* ACTIVITY
Beginning at the line that contains "C. Constitución, 62, 28946", repeat every line of the listing exactly through the final one.

__________

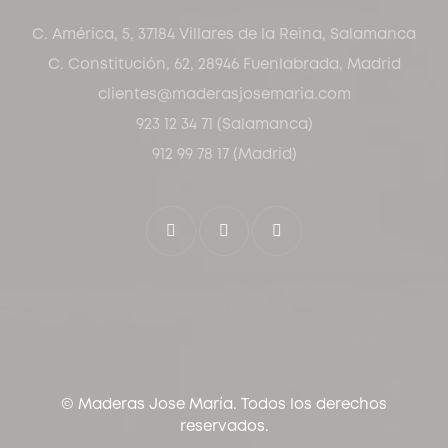
C. América, 5, 37184 Villares de la Reina, Salamanca
C. Constitución, 62, 28946 Fuenlabrada, Madrid
clientes@maderasjosemaria.com
923 12 34 71 (Salamanca)
912 99 78 17 (Madrid)
© Maderas Jose María. Todos los derechos
reservados.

__________

* COMPLETED EXERCISE
C. Constitución, 62, 28946 Fuenlabrada, Madrid
clientes@maderasjosemaria.com
923 12 34 71 (Salamanca)
912 99 78 17 (Madrid)
© Maderas Jose María. Todos los derechos
reservados.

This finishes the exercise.